Not unsurprisingly, psilocybin mushrooms are featured in this book, and Merlin has eaten them. His theory is that the mushrooms want to communicate with us. They, and some plants, interact with our minds in an extraordinary way. Perhaps they want to “control” us by teaching us lessons about harmony in nature.

Some “hella lit” facts

There are fungi that are super high in melanin. They thrive in Chernobyl! Actually, some fungi from the Chernobyl disasters show hyphae growing towards radioactive graphite, literally powering their metabolism from nuclear radiation. These things are TOUGH!
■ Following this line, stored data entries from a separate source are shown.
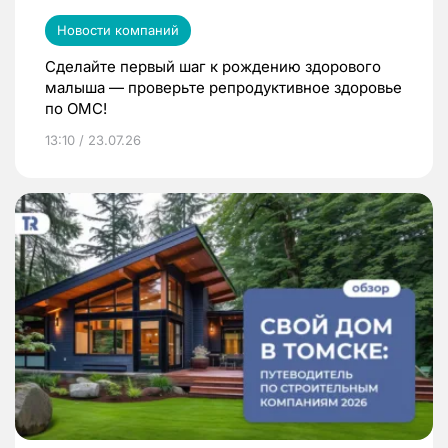
Новости компаний
Сделайте первый шаг к рождению здорового
малыша — проверьте репродуктивное здоровье
по ОМС!
13:10 / 23.07.26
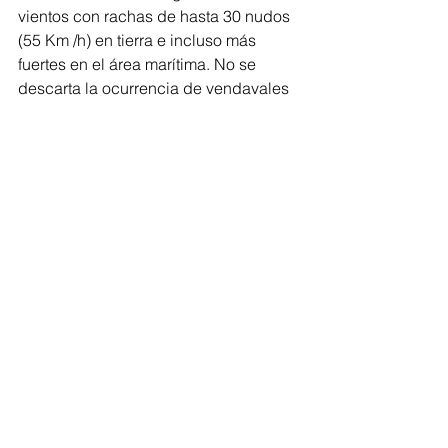
vientos con rachas de hasta 30 nudos 
(55 Km /h) en tierra e incluso más 
fuertes en el área marítima. No se 
descarta la ocurrencia de vendavales 
en la zona continental y trombas 
marinas en la zona marítima, la 
presencia de tormentas eléctricas será 
significativa durante la jornada de hoy 
viernes y la madrugada del sábado.
IDEAM
Regionales
Ver todo
Entradas recientes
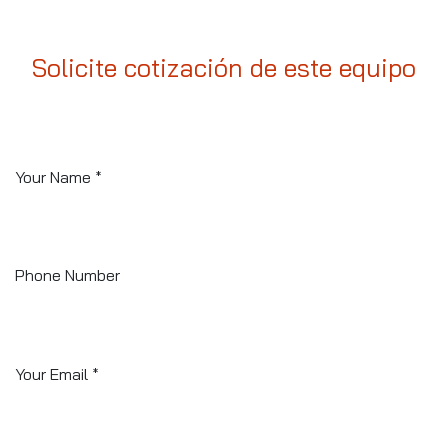
Solicite cotización de este equipo
Your Name
*
Phone Number
Your Email
*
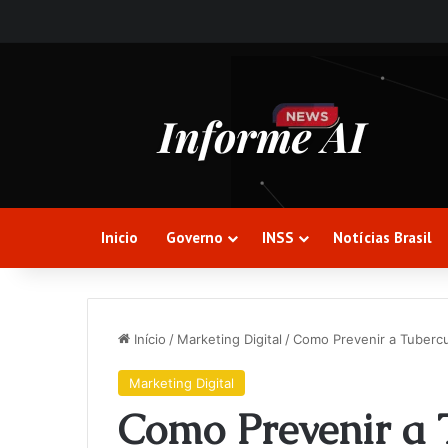
Inicio
Governo
INSS
Notícias Brasil
Início
/
Marketing Digital
/
Como Prevenir a Tubercu
Marketing Digital
Como Prevenir a 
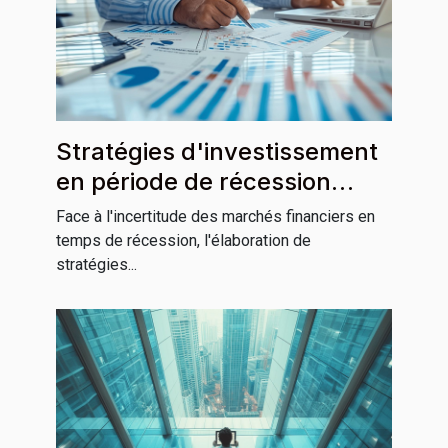
Stratégies d'investissement
en période de récession
économique clés pour la
Face à l'incertitude des marchés financiers en
préservation du capital
temps de récession, l'élaboration de
stratégies...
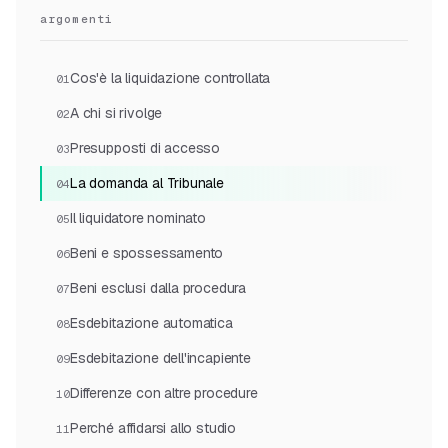
argomenti
Cos'è la liquidazione controllata
01
A chi si rivolge
02
Presupposti di accesso
03
La domanda al Tribunale
04
Il liquidatore nominato
05
Beni e spossessamento
06
Beni esclusi dalla procedura
07
Esdebitazione automatica
08
Esdebitazione dell'incapiente
09
Differenze con altre procedure
10
Perché affidarsi allo studio
11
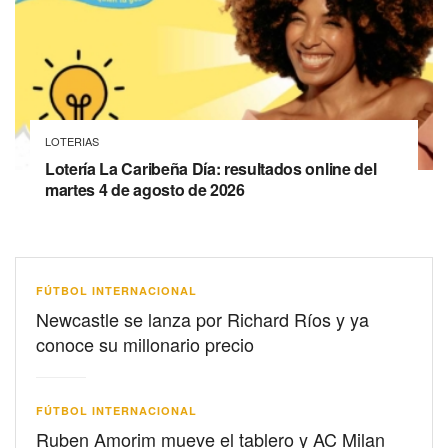
LOTERIAS
Lotería La Caribeña Día: resultados online del
martes 4 de agosto de 2026
FÚTBOL INTERNACIONAL
Newcastle se lanza por Richard Ríos y ya
conoce su millonario precio
FÚTBOL INTERNACIONAL
Ruben Amorim mueve el tablero y AC Milan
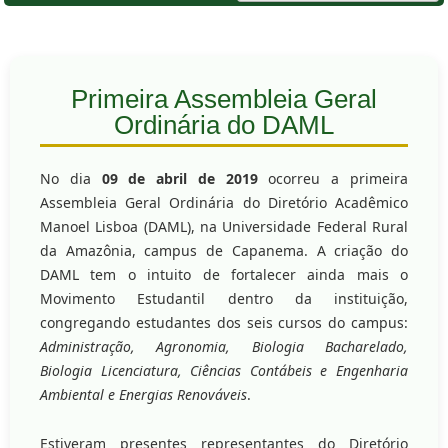
Primeira Assembleia Geral
Ordinária do DAML
No dia
09 de abril de 2019
ocorreu a primeira
Assembleia Geral Ordinária do Diretório Acadêmico
Manoel Lisboa (DAML), na Universidade Federal Rural
da Amazônia, campus de Capanema. A criação do
DAML tem o intuito de fortalecer ainda mais o
Movimento Estudantil dentro da instituição,
congregando estudantes dos seis cursos do campus:
Administração, Agronomia, Biologia Bacharelado,
Biologia Licenciatura, Ciências Contábeis e Engenharia
Ambiental e Energias Renováveis
.
Estiveram presentes representantes do Diretório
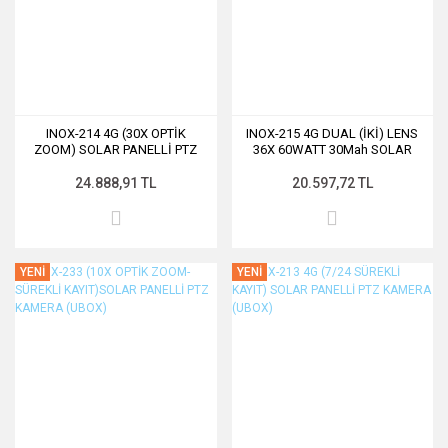
INOX-214 4G (30X OPTİK
INOX-215 4G DUAL (İKİ) LENS
ZOOM) SOLAR PANELLİ PTZ
36X 60WATT 30Mah SOLAR
KAMERA (CAMHİPRO)
PANELLİ PTZ
24.888,91 TL
20.597,72 TL
YENİ
YENİ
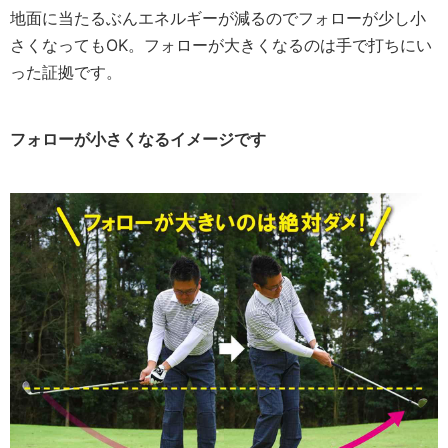
地面に当たるぶんエネルギーが減るのでフォローが少し小
さくなってもOK。フォローが大きくなるのは手で打ちにい
った証拠です。
フォローが小さくなるイメージです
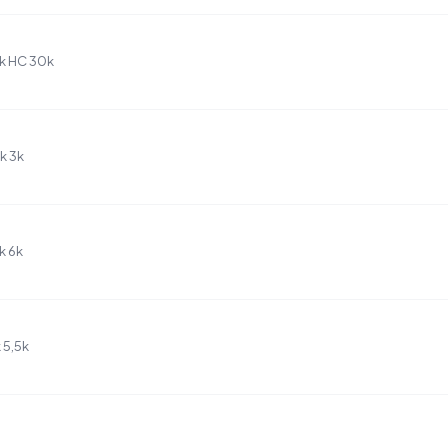
ck HC 30k
k 3k
k 6k
 5,5k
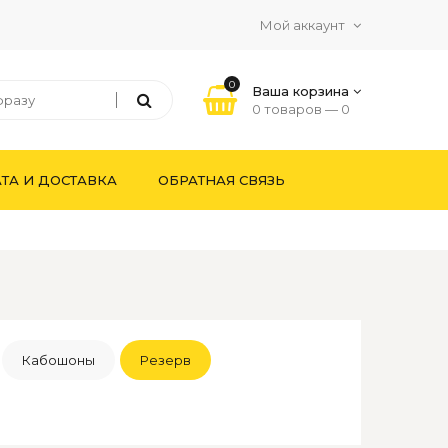
Мой аккаунт
0
Ваша корзина
0 товаров —
0
ТА И ДОСТАВКА
ОБРАТНАЯ СВЯЗЬ
Кабошоны
Резерв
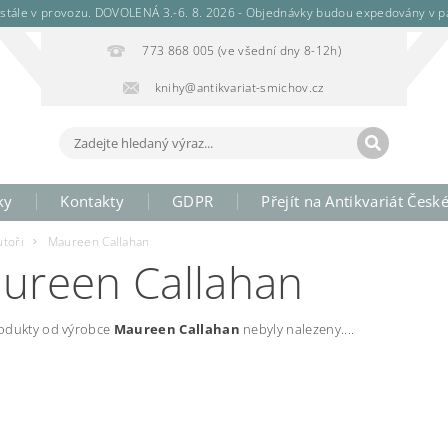
stále v provozu. DOVOLENÁ 3.-6. 8. 2026 - Objednávky budou expedovány v pá
773 868 005 (ve všední dny 8-12h)
knihy@antikvariat-smichov.cz
ky
Kontakty
GDPR
Přejít na Antikvariát Česk
utoři
Maureen Callahan
ureen Callahan
odukty od výrobce
Maureen Callahan
nebyly nalezeny....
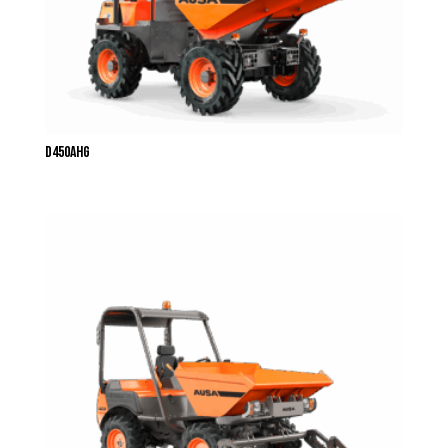
D450AHG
After Hiroshima, the first living thing to grow in the blast zone was a matsutake mushroom.

Fungi can learn to decompose almost anything, it just takes time. In the book there is a picture of perfectly healthy and eatable oyster mushrooms growing out of a glass of cigarette butts.

They literally employ “trading algorithms” based on supply/demand when world wide webbing with trees. If there is high demand for minerals, they increase the sugar price. Sometimes the trees then go to a different customer.

Fungi are super-good at threading through rock with their hyphae. The hyphae are much thinner than roots (50x thinner) so they are a lot more agile.

The composition of the fungi/mycorrhizal network affect the taste, shape and the number of visiting bumblebees of strawberry plants. It’s very complex.

Why did I pick it

  1. Best friend tip
  2. Mushroom season in Sweden peaked interest

Verdict

4.6 / 5. Mind blowing, but occasionally it was a bit long-winded and explained the same things in different words.